- Activity
Retype the entries below exactly, and keep every picture out of your version.

(Data excerpts)
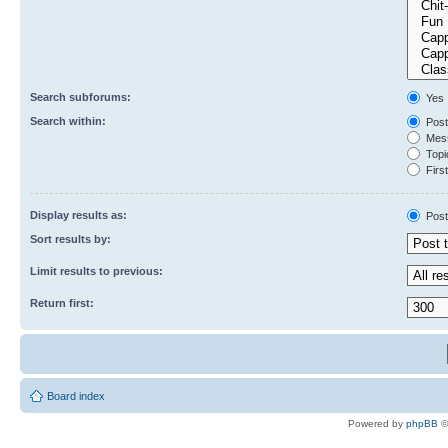
Search subforums:
Yes
Search within:
Post
Mess
Topic
First
Display results as:
Post
Sort results by:
Limit results to previous:
Return first:
Board index
Powered by
phpBB
©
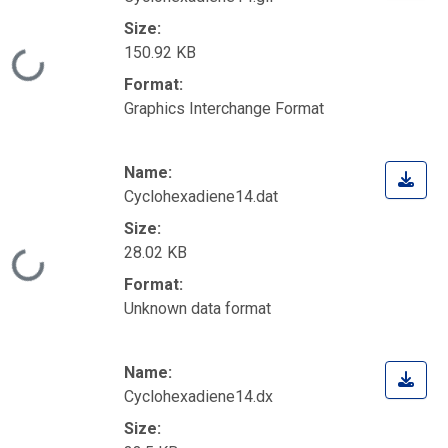
Size:
150.92 KB
Loading...
Format:
Graphics Interchange Format
Name:
Cyclohexadiene14.dat
Size:
28.02 KB
Loading...
Format:
Unknown data format
Name:
Cyclohexadiene14.dx
Size:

- Solved exercise
Search subforums:
Yes
Search within:
Post
Mess
Topic
First
Display results as:
Post
Sort results by:
Limit results to previous:
Return first:
Board index
Powered by
phpBB
©
Size:
150.92 KB
Loading...
Format:
Graphics Interchange Format
Name:
Cyclohexadiene14.dat
Size:
28.02 KB
Loading...
Format:
Unknown data format
Name:
Cyclohexadiene14.dx
Size:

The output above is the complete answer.